Radio Frequency Identification (RFID) is widely used within the library industry because, when compared to traditional barcode and item security systems, RFID brings substantial cost and labor savings to the library workflow. These savings allow library staff to focus less on repetitive circulation tasks and more on patron engagement and outreach.
In library applications, there are two general types of RFID tags that Tech Logic recommends: book tags and disk (or A/V) tags.
Book tags for library materials are sold in two sizes—2” x 2” and 2” x 3” (the length and width of a credit card)—produced on paper stock. Either size provides comparable performance and RFID signal strength. Book tags are not just used for books—they are also used to tag multipart A/V materials, such as DVDs, where they are placed on the inside of the artwork of the case.

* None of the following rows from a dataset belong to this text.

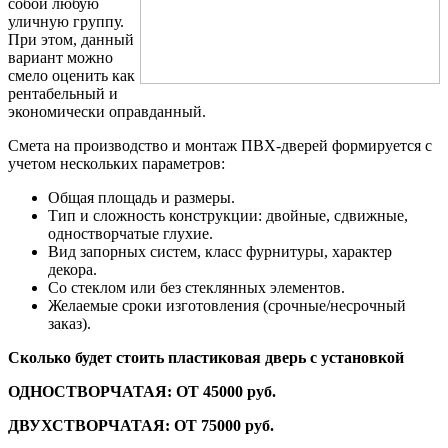
собой любую
уличную группу.
При этом, данный
вариант можно
смело оценить как
рентабельный и
экономически оправданный.
Смета на производство и монтаж ПВХ-дверей формируется с
учетом нескольких параметров:
Общая площадь и размеры.
Тип и сложность конструкции: двойные, сдвижные,
одностворчатые глухие.
Вид запорных систем, класс фурнитуры, характер
декора.
Со стеклом или без стеклянных элементов.
Желаемые сроки изготовления (срочные/несрочный
заказ).
Сколько будет стоить пластиковая дверь с установкой
ОДНОСТВОРЧАТАЯ: ОТ 45000 руб.
ДВУХСТВОРЧАТАЯ: ОТ 75000 руб.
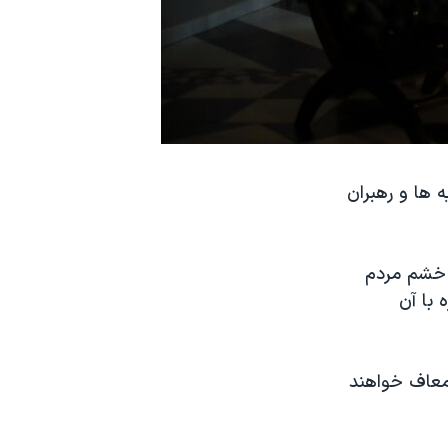
 ها و رهبران
ه خشم مردم
 با آن
 معاف خواهند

Audio/Video (AV) tags, also called disk tags, are produced on clear vinyl stock to preserve the visibility of label content. Tech Logic's rfidTAG X-RANGE full-overlay tag is designed with the antenna looping on the exterior perimeter of the overlay to increase signal strength and also features a wider center opening for ease of application.

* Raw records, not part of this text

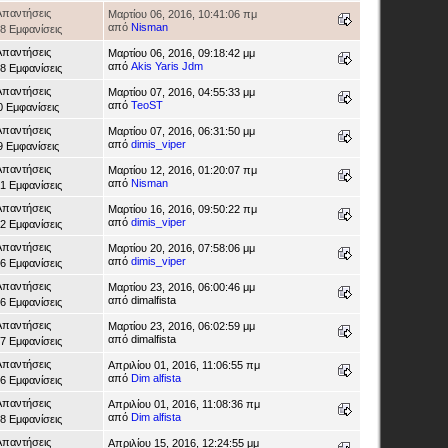
Απαντήσεις
Μαρτίου 06, 2016, 10:41:06 πμ
από
Nisman
8 Εμφανίσεις
Απαντήσεις
Μαρτίου 06, 2016, 09:18:42 μμ
από
Akis Yaris Jdm
8 Εμφανίσεις
Απαντήσεις
Μαρτίου 07, 2016, 04:55:33 μμ
από
TeoST
0 Εμφανίσεις
Απαντήσεις
Μαρτίου 07, 2016, 06:31:50 μμ
από
dimis_viper
9 Εμφανίσεις
Απαντήσεις
Μαρτίου 12, 2016, 01:20:07 πμ
από
Nisman
1 Εμφανίσεις
Απαντήσεις
Μαρτίου 16, 2016, 09:50:22 πμ
από
dimis_viper
2 Εμφανίσεις
Απαντήσεις
Μαρτίου 20, 2016, 07:58:06 μμ
από
dimis_viper
6 Εμφανίσεις
Απαντήσεις
Μαρτίου 23, 2016, 06:00:46 μμ
από dimalfista
6 Εμφανίσεις
Απαντήσεις
Μαρτίου 23, 2016, 06:02:59 μμ
από dimalfista
7 Εμφανίσεις
Απαντήσεις
Απριλίου 01, 2016, 11:06:55 πμ
από
Dim alfista
6 Εμφανίσεις
Απαντήσεις
Απριλίου 01, 2016, 11:08:36 πμ
από
Dim alfista
8 Εμφανίσεις
Απαντήσεις
Απριλίου 15, 2016, 12:24:55 μμ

Tech Logic’s RFID tags are guaranteed for the life of the library item to which they are originally affixed.
Many different bits of ILS information can be written to an RFID tag—for example: item ID (barcode number), branch ownership, collection, title, set information, security, etc.
However, Tech Logic (and ISO standards) recommend that libraries write only the item ID (barcode number), the security setting and, in the case of tag sets, the set information to the tag.
By limiting tag information to item ID and security, the library consolidates and isolates all other item information to the ILS, which bolsters information security and processing efficiency.
Libraries can program tags on a staff workstation (like Tech Logic’s staffCIRC PRO) or, for streamlined tagging in the stacks, you can procure a portable tagging station (like Tech Logic’s rfidTAG CASE) which requires no ILS connection.
Using Tech Logic’s tag writing software, the tagging workflow is simple.
Typically, libraries place RFID book tags on the lower left corner of the back cover near the spine. The library should vary tag placement along the spine to optimize reading with a handheld scanner. Locking AV cases are typically tagged with a book tag on the inside of the artwork.
Typically, single disks are tagged with a full overlay X-range disk tag. A book tag can be added to an inside corner of the artwork in the case to facilitate set tagging and avoid opening cases to check for matching disk/case or empty cases.
Typically, multi-disk sets are tagged with a single book tag on an inside corner of the artwork in the case. With this method, cases must still be opened at check-in to make sure all disks are present. Unfortunately, tagging each disk isn’t feasible because of the interference of the metal disks. Alternately, a full overlay disk tag can also be added to one disk in the set (often the last disk) to facilitate set tagging.
If an item includes endpapers or other content on the back cover that enhances the item (e.g. maps, drawings, children’s books with inside-back-cover content) the RFID tag can be placed on a blank inside endpaper or on the exterior cover of the item with a piece of clear vinyl tape to protect the tag.
RFID signals are susceptible to being interrupted or blocked by metal. If materials are bound in foil covers (e.g. YA paperbacks) the metallic cover itself can block the RFID signal.